▸ What you have to do
Output all of the records word for word and drop the images.

▸ Data supplied
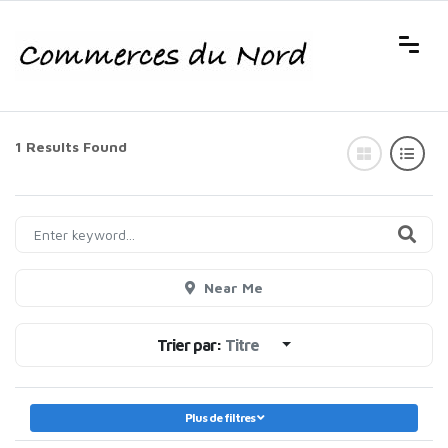
1 Results Found
Near Me
Trier par:
Titre
Plus de filtres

▸ Response
1 Results Found
Near Me
Trier par:
Titre
Plus de filtres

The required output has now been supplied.